Microsoft kicked off the Spark Summit in San Francisco with news of "an extensive commitment for Spark to power Microsoft's big data and analytics offerings, including Cortana Intelligence Suite, Power BI and Microsoft R Server."
Spark started as an open source project at the University of California, Berkeley AMPLab in 2009 and was given to the Apache Foundation in 2012. A company to further Spark development was formed called DataBricks.
Spark is a significant accelerator for Hadoop, the primary software used in big data analytics, because it does all of the work in memory. Hadoop ran primarily as a disk-based batch process, using a framework called MapReduce to execute a batch process, often overnight. You got your insight the next day. That’s why despite big data’s promise of real-time analytics, it often couldn't deliver.
+ Also on Network World: IT wants (but struggles) to operationalize big data +
Spark runs in memory and can speed up Hadoop by up to 100 times its traditional speed, thus making good on the promise of real-time analytics.
Microsoft launched Spark for Azure HDInsight as a public preview last July. As of now, the final version is available today as "a fully managed Spark service from Hortonworks that has been hardened for the enterprise and made simpler for you to use," according to the blog announcement for the news.
Other big data announcements
In addition to the Azure HDInsight news, there were a number of other big data-related announcements at the show and in the blog as well:
- R Server for HDInsight in the cloud powered by Spark, previously announced as public preview.

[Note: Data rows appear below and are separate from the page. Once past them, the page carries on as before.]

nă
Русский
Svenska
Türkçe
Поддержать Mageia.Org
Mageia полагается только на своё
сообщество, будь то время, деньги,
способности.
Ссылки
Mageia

R Server for HDInsight will be generally available in the summer. This will make Spark available both on premises and in the cloud. Code can be moved from on premises to the cloud with a few clicks.

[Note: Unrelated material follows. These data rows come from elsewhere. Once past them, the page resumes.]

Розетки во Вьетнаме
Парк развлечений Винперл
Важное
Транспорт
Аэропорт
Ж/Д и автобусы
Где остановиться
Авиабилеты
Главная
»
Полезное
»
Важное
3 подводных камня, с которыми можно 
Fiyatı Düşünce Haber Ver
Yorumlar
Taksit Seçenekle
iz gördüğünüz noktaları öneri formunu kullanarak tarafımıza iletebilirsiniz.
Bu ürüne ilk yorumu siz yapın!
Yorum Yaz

- R Server for Hadoop on premises now powered by Spark. R Server for Hadoop will support both Microsoft R and native Spark execution frameworks available in June. Combining R Server with Spark gives users the ability to run R functions over thousands of Spark nodes, letting you train your models on data 1000 times larger and 100 times faster than was possible with open source R and nearly two times faster than Spark’s own MLLib.
- Power BI support for Spark Streaming, previously announced with Power BI General Availability. Spark support in Power BI is now expanded with new support for Spark Streaming scenarios. This allows you to publish real-time events from Spark Streaming directly into one of the fastest-growing visualization tools in the market today.
- Free R Client for Data Scientists. Microsoft introduced R Client, a new, freely available tool for data scientists to build high-performance analytics using R. R Client allows you to use any of the open source R functions to analyze the data present on your local workstation, and it will allow for analysis of remote big data. It can perform analytics on any Microsoft R Server, such as SQL Server R Services, R Server for Hadoop and HD Insight with Spark.